Is this the same, in that the lump some you have put into date, lets say 10,000, is earning  6%??

If so maybe in the long term it might work out more, but for the first year, I don't think so.


----------



## KalEl (25 Mar 2007)

The key is that €10,000 sitting in a Rabo account for one year will earn 5%. With the regular savings products only the first contribution earns the high rate for a full year.


----------



## yewtree (30 Mar 2007)

could i just ask does everybody find all rates by banks quoted as confusing as i do. looking at lump sum investments, i cannot compare one bloody piece of literature from one bank to another. ie E.A.R, C.A.R. the E.C.B. rate and A.P.R.

like i said i challange anyone to compare two banking leaflets at face value. 

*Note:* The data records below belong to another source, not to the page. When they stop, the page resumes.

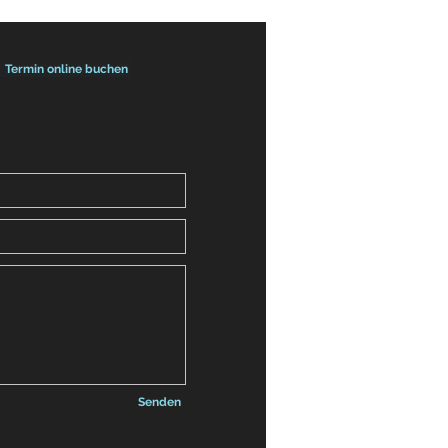
Termin online buchen
Senden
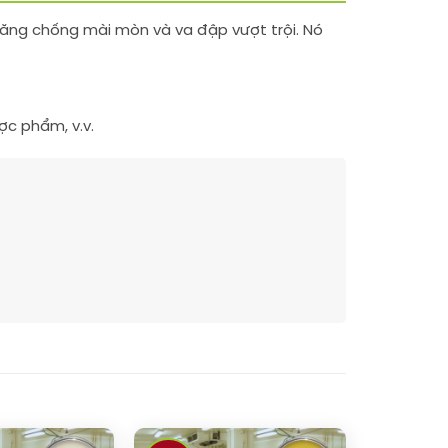
năng chống mài mòn và va đập vượt trội. Nó
ợc phẩm, v.v.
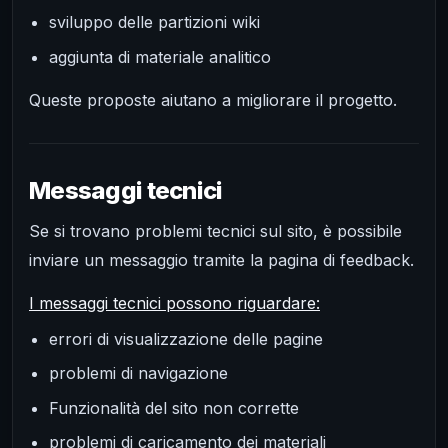
sviluppo delle partizioni wiki
aggiunta di materiale analitico
Queste proposte aiutano a migliorare il progetto.
Messaggi tecnici
Se si trovano problemi tecnici sul sito, è possibile
inviare un messaggio tramite la pagina di feedback.
I messaggi tecnici possono riguardare:
errori di visualizzazione delle pagine
problemi di navigazione
Funzionalità del sito non corrette
problemi di caricamento dei materiali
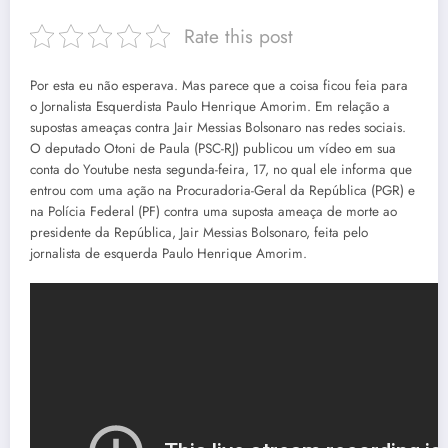
Rate this post
Por esta eu não esperava. Mas parece que a coisa ficou feia para
o Jornalista Esquerdista Paulo Henrique Amorim. Em relação a
supostas ameaças contra Jair Messias Bolsonaro nas redes sociais.
O deputado Otoni de Paula (PSC-RJ) publicou um vídeo em sua
conta do Youtube nesta segunda-feira, 17, no qual ele informa que
entrou com uma ação na Procuradoria-Geral da República (PGR) e
na Polícia Federal (PF) contra uma suposta ameaça de morte ao
presidente da República, Jair Messias Bolsonaro, feita pelo
jornalista de esquerda Paulo Henrique Amorim.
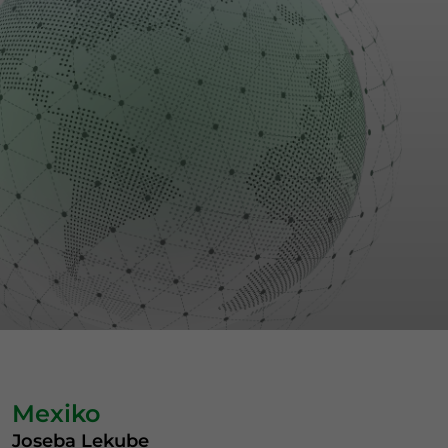
Mexiko
Joseba Lekube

how does one convert to the bottom line? anyone help me please?


----------



## ClubMan (30 Mar 2007)

_AER/CAR _are the same thing and should be used for comparing deposits. Note that they are generally gross so _DIRT _of 20% will normally apply. Note also that the _AER/CAR _on a regular saver account are a little misleading in that because the money is being drip fed you don't get that rate on all lodgements over a single year of saving (e.g. first lodgement is there for 12 months, second for 11 etc.). See my earlier post for more on this.

_APR _only applies to loans.

_ECB _is the the ECB (main refinancing operations) base rate - some loan or deposit rates may track this (e.g. _ECB _+ x%).

_EAR _is the thing on the side of your head.

Perhaps you need to read some of the guides provided by [broken link removed]?


----------



## yewtree (30 Mar 2007)

thanks clubman,

will read on as suggested.


----------



## CCOVICH (30 Mar 2007)

ClubMan said:


> _EAR _is the thing on the side of your head.


 
And is also used when referring to the Equivalent Annual Rate


----------



## ClubMan (30 Mar 2007)

CCOVICH said:


> And is also used when referring to the Equivalent Annual Rate


Didn't realise that and thought it was just AER! 

By the way this post is probably more informative about rates and how they apply to regular saver accounts.


----------